In parallel with these developments, dramatic progress has been made using live-cell imaging approaches, based on the expression in vivo of fluorescent proteins. Single-molecule imaging studies of transcription in vivo have become feasible as well, and have led to a picture of gene expression in which many key molecular players (transcription factors, mRNA transcripts, etc.) exist at the level of only a few molecules per cell. As a consequence of the small numbers, stochastic events in transcriptional and translational processes become important in determining cellular fates [16]. Recently, single-molecule studies in vivo have been extended to the study of eukaryotic transcription as well, visualizing the kinetics of the initiation and elongation phases of transcription, revealing heterogeneities in the rates of transcription at different stages of the cell cycle [66].

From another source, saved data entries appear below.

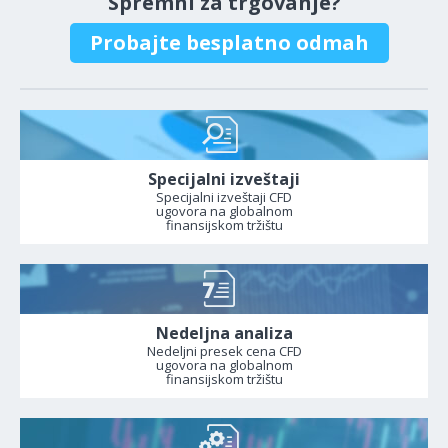
Spremni za trgovanje?
Probajte besplatno odmah
Specijalni izveštaji
Specijalni izveštaji CFD
ugovora na globalnom
finansijskom tržištu
Nedeljna analiza
Nedeljni presek cena CFD
ugovora na globalnom
finansijskom tržištu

Here, we review recent progress in single-molecule assays developed to study eukaryotic transcriptional elongation, the kinetics and fidelity control of the nucleotide addition cycle, and the interactions of RNAPII with nucleosomes and transcription factors. We end by presenting opportunities and challenges for future single-molecule studies, and discuss their potential synergy with emerging, genome-wide approaches to eukaryotic transcription.